Но уже поступают сигналы, кивки, попытки меня залучить обратно. Любопытство отшибло не так уж надолго. Невозможно жить вне этого механизма больше, скажем, чем полчаса. Предметы, я замечаю, уже делаются обычными; но то, что за ними, стало другим - перспектива. За газетой в витрине сквозит та больница; длинная комната; чернокожие натягивают веревки; и потом они хоронят его. Но поскольку заголовок гласит, что знаменитая актриса разводится, я тут же спрашиваю - кто бы такая? Но нет, я не в состоянии вытащить пенни; я не могу купить эту газету; я пока не в силах отвлечься.

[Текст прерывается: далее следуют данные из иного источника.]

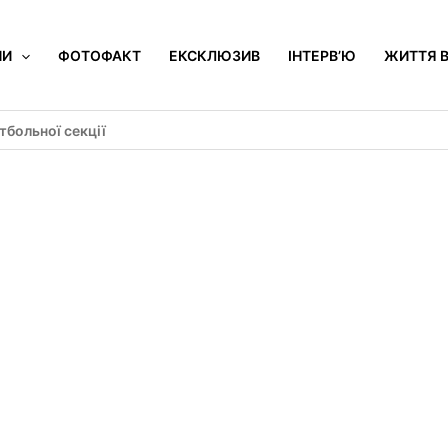
НИ
ФОТОФАКТ
ЕКСКЛЮЗИВ
ІНТЕРВ’Ю
ЖИТТЯ В
больної секції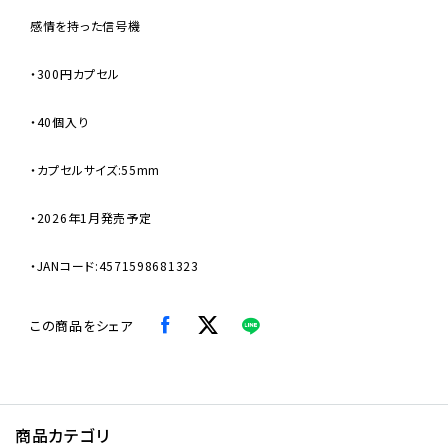
感情を持った信号機
・300円カプセル
・40個入り
・カプセルサイズ:55mm
・2026年1月発売予定
・JANコード:4571598681323
この商品をシェア
商品カテゴリ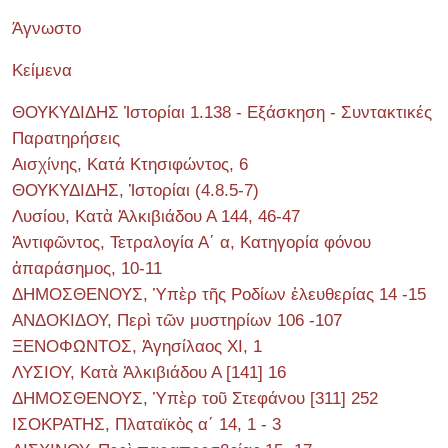
Άγνωστο
Κείμενα
ΘΟΥΚΥΔΙΔΗΣ Ἱστορίαι 1.138 - Εξάσκηση - Συντακτικές
Παρατηρήσεις
Αισχίνης, Κατά Κτησιφώντος, 6
ΘΟΥΚΥΔΙΔΗΣ, Ἱστορίαι (4.8.5-7)
Λυσίου, Κατὰ Ἀλκιβιάδου Α 144, 46-47
Ἀντιφῶντος, Τετραλογία Α΄ α, Κατηγορία φόνου
ἀπαράσημος, 10-11
ΔΗΜΟΣΘΕΝΟΥΣ, Ὑπὲρ τῆς Ροδίων ἐλευθερίας 14 -15
ΑΝΔΟΚΙΔΟΥ, Περὶ τῶν μυστηρίων 106 -107
ΞΕΝΟΦΩΝΤΟΣ, Ἀγησίλαος ΧΙ, 1
ΛΥΣΙΟΥ, Κατὰ Ἀλκιβιάδου Α [141] 16
ΔΗΜΟΣΘΕΝΟΥΣ, Ὑπὲρ τοῦ Στεφάνου [311] 252
ΙΣΟΚΡΑΤΗΣ, Πλαταϊκὸς α΄ 14, 1 - 3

Я задаюсь вопросом - раз я больше никогда не увижу тебя и мой взгляд не упрется в эту трехмерность, какую же форму примет наше общение? Ты проходил через двор и все тоньше, все тоньше вытягивал нить между нами. Но где-то же ты существуешь. Что-то ведь от тебя остается. Судья. То есть, если я в себе обнаружу вдруг новую жилку, я тайно тебе доложусь. Спрошу: И каков твой приговор? Ты остаешься арбитром. Но надолго ли? Кое-что будет все трудней объяснить: будет и новое; уже есть - мой сын. Сейчас я в зените опыта. Он будет клониться к закату. Уже я не ору истово: "Какое счастье!" Восторг (как они снижались, те голуби) - позади. Возвращается хаос, детали. Уже меня не ошарашивают аршинные литеры в газетной витрине. Нет уже этого чувства - к чему спешить? зачем торопиться к поезду? Возвращается естественная карусель. Одно следует за другим - обычный порядок.
Да, но я пока еще отказываюсь принимать обычный порядок. Не желаю подчиняться верчению карусели. Пойду себе дальше; не стану сбиваться с мысли, останавливаться, глазеть; пойду себе дальше. Поднимусь по этим ступеням, в эту галерею и отдамся влиянию тех, кто, как и сам я, вне обычного порядка вещей. Осталось так мало времени, чтоб ответить на тот вопрос; силы мои убывают; я вяну. Картины. Холодные мадонны в окруженье своих колонн. Только затупили бы зоркость души, заслонили бы перебинтованную голову, угомонили бы чернокожих с веревками, и тогда, за этим за всем, я разгляжу то, что не воспринимается зрением. Сады; и Венера среди цветов; и святые; и голубые мадонны. Слава богу, они сами по себе; не подмигивают; не тычут пальчиком. И, спасибо им, я лучше его понимаю, и он ко мне возвращается - уже иначе. Я вспоминаю его красоту. "Гляди, вот он опять", - я говорю.